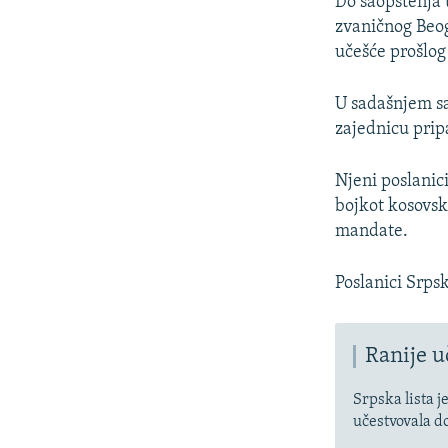
Do saopštenja u
zvaničnog Beog
učešće prošlog
U sadašnjem sa
zajednicu pripa
Njeni poslanic
bojkot kosovski
mandate.
Poslanici Srpsk
Ranije u
Srpska lista 
učestvovala do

* [Assigned task] Before copying the material, set its pictures aside; then transcribe it word for word.

* [Answer space]
Do saopštenja u
zvaničnog Beog
učešće prošlog
U sadašnjem sa
zajednicu pripa
Njeni poslanic
bojkot kosovski
mandate.
Poslanici Srpsk
Ranije u
Srpska lista 
učestvovala do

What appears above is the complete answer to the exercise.